10 May 2019

Half of everything is IPA

Post two from the recent Rye River Rising festival is all about the pale ales, and variations thereon.

Hopfully ran a couple of pilot beers through its tap, beginning with a Hybrid Micro IPA at 2.4% ABV. Although this is a sickly looking yellowy white, it has absolutely nailed the texture, its body properly full, not watery. With Mosaic and Hallertau Blanc hops, it should have finished fruity but instead it's powerfully bitter, the flavour vegetal and green. The overall effect is akin to biting a raw hop pellet. I thought it wasn't bad at all, but the brewer didn't seem happy and replaced it quickly with...

Spelt Session IPA. We're up to 3% ABV here; still milky looking and still deftly avoiding thinness. Citra, Amarillo and Simcoe bring some classic American flavours to the table, yet without turning harsh as before. There's a gentle pithiness, and a zing of lemon tea, balanced by a crème caramel vanilla note. This is not the most exciting of beers, but very decent at what it does.

Before we go to New England and stay there, a trip to Hope's bar and a glass of Overnight Oats, an oatmeal IPA of 7% ABV, turbo-fermented with kveik. It's pale yellow with a full and quite greasy texture. Thankfully there's no alcohol heat, and I think that's because there's no room for it amongst the massive hops. The oiliness brings a sort of avocado effect to the flavour, and there's sharp guava and smooth mango alongside. This is uncompromisingly fresh and sharp, both a shouty wake-up call and a silken whisper. Iron fist in a velvet glove; that sort of thing. I liked it a lot.

The new Wicklow Wolf New England-style pale ale is called Avalanche. This arrived a deeper shade of orange and rather clearer than I was expecting. Idaho 7 and Azacca hops give it a stonefruit aroma: peach and white plum. There's a refreshing pith and peach skin juiciness, the light and quenching effect aided by a modest 4% ABV. In front of this is a more serious fried onion note and a waft of vanilla: both perfectly normal in this kind of beer but both I could do without. Still, the beer's overall easy-going nature means that these are just minor quibbles about a complex yet highly drinkable session beer.

Did someone mention juiciness? Third Barrel's latest is called Don't Blame It On The Juice, still modest at 5% ABV, made with more Idaho 7, more Citra and some Enigma because why not. Juicy? Actually, no, not really.
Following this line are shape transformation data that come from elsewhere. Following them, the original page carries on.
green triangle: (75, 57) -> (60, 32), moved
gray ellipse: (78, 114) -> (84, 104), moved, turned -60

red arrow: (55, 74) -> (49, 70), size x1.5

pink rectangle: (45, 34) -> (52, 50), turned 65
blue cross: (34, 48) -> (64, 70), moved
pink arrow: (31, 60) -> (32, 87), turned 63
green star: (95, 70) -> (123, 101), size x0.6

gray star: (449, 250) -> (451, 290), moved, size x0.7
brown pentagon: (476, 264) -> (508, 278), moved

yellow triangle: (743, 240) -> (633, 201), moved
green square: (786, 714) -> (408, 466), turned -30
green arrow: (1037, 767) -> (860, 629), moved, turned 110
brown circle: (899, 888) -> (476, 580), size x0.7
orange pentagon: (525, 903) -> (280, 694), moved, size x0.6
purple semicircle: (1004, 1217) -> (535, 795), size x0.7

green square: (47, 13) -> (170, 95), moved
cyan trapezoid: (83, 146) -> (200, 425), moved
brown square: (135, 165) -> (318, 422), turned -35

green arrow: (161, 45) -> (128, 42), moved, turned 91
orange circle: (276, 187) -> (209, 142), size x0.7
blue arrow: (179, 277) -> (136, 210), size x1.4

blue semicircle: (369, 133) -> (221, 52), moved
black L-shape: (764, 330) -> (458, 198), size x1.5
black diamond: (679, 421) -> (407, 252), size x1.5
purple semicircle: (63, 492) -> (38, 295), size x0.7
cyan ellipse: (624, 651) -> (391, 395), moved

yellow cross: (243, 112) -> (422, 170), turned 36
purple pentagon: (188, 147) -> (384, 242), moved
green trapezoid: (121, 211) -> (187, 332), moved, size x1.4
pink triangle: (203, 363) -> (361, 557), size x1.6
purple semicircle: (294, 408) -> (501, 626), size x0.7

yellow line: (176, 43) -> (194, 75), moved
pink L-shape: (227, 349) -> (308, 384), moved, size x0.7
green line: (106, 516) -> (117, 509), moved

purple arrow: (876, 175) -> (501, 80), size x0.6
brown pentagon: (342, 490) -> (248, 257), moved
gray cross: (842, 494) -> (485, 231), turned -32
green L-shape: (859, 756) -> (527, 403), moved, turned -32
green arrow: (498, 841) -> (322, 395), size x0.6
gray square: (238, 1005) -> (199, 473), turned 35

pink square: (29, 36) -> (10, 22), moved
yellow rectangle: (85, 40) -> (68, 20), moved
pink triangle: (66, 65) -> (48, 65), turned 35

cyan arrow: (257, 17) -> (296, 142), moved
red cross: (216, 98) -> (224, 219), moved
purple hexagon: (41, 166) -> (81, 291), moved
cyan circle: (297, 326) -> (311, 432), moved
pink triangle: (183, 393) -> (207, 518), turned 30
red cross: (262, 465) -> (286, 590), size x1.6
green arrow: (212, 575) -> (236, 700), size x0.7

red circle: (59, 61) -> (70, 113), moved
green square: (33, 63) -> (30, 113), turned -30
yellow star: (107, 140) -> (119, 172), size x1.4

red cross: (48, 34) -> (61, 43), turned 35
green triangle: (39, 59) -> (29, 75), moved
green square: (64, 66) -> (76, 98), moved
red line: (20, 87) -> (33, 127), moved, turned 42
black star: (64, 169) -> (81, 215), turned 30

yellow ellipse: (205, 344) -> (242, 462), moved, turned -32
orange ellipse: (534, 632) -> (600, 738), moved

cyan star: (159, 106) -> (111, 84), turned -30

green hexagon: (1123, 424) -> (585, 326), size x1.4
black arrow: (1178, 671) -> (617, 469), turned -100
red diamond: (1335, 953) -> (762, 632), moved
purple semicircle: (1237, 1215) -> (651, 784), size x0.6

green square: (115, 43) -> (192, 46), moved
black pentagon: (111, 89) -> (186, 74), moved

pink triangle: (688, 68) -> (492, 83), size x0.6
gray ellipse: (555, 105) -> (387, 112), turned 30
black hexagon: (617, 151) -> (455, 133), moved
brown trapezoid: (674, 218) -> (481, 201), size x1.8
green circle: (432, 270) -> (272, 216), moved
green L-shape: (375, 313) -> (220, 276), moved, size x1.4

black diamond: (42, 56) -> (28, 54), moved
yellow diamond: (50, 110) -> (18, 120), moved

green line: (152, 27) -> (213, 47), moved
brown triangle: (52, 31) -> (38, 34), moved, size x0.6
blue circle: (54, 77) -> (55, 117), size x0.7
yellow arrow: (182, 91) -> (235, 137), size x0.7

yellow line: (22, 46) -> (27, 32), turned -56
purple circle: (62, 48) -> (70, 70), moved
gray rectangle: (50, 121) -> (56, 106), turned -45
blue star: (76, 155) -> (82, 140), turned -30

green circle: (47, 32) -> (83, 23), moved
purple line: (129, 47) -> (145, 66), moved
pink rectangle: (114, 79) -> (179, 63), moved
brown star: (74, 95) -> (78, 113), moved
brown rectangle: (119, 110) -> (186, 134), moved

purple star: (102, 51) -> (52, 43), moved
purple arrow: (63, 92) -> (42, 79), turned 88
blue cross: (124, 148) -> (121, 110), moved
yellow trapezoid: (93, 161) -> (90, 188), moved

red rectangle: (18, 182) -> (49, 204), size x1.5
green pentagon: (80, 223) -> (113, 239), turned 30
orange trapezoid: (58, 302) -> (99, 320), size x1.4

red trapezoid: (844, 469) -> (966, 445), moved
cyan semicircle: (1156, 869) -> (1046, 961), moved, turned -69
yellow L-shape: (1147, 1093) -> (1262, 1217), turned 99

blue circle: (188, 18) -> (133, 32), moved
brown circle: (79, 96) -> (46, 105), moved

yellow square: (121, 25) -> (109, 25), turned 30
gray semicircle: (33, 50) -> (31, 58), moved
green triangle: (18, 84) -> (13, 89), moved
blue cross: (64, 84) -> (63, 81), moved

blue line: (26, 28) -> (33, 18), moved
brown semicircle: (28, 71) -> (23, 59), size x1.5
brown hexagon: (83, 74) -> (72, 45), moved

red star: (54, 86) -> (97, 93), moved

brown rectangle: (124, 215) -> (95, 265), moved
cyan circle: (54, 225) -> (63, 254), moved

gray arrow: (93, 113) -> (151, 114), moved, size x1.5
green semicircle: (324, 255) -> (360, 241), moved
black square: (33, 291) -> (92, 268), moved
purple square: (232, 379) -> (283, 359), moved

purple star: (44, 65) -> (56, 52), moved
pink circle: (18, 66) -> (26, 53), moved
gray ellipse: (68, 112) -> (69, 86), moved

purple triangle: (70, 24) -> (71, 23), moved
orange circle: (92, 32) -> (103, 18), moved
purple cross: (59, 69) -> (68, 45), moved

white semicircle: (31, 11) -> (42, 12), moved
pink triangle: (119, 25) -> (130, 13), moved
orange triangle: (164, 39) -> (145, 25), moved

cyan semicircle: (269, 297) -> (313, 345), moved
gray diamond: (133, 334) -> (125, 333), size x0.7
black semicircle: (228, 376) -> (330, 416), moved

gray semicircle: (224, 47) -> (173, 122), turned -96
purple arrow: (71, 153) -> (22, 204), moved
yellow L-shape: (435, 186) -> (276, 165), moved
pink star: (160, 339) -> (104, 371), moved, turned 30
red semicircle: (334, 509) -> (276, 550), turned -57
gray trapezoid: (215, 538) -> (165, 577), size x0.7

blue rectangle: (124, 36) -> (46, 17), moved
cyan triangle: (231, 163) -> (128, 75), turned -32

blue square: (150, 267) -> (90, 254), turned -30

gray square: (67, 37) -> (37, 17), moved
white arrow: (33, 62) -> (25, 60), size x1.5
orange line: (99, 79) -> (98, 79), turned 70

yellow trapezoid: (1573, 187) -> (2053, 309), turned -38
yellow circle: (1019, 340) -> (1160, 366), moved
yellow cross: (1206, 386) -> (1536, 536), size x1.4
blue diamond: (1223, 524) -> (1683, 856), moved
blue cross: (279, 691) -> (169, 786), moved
The flavour explodes onto the palate with a hard dankness: fresh and bitter citrus oils; spiky, puckering and invigorating. A luxurious layer of vanilla is the only nod to Vermont here, adding more to the body than the taste; otherwise this is west coast undercover, and all the better for it, frankly.

Poor timing on my part meant I missed the imperial milk stout DOT was pouring but I did grab a glass of the double IPA, Pursuit of Juicy. This is the appropriate New England shade of beige. The aroma is mild, showing a little citrus and a little vanilla but not a lot of either. The texture is spot-on smooth for the style and there's a definite heat, appropriate to the strength. The flavour is... balanced, which I'm not sure is entirely appropriate to the style. There's a spritzy citrus, a kind of lime sorbet effect -- just acceptably hoppy enough, I think. In its favour there's none of the garlic or caraway which so often ruin these sorts of beers. The mildness may be disappointing to some, but I've come to be wary of New England-style double IPAs and this one treated me better than most.

Rye River are onto a winning model with this gig, and I hope they keep it going. Congrats to all who put it together and ran it so smoothly on the day.